### [AIM OF THE TASK]
Copy every record below exactly.

### [AVAILABLE RECORDS]
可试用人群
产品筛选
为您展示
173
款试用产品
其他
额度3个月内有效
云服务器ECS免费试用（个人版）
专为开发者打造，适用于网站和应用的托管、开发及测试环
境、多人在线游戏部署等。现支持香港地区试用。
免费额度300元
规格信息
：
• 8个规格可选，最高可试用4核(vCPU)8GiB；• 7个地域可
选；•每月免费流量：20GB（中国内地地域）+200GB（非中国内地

### [WRITTEN REPLY]
可试用人群
产品筛选
为您展示
173
款试用产品
其他
额度3个月内有效
云服务器ECS免费试用（个人版）
专为开发者打造，适用于网站和应用的托管、开发及测试环
境、多人在线游戏部署等。现支持香港地区试用。
免费额度300元
规格信息
：
• 8个规格可选，最高可试用4核(vCPU)8GiB；• 7个地域可
选；•每月免费流量：20GB（中国内地地域）+200GB（非中国内地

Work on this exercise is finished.